§ **Task**
Everything below from the line with "o da poterle" to the last line, both included, is to be written out exactly, with nothing added.

┌─ Source information

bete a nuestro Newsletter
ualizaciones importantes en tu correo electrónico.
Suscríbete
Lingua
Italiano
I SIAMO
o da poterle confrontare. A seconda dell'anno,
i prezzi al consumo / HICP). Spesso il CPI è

└─

§ **Output below**
o da poterle confrontare. A seconda dell'anno,
i prezzi al consumo / HICP). Spesso il CPI è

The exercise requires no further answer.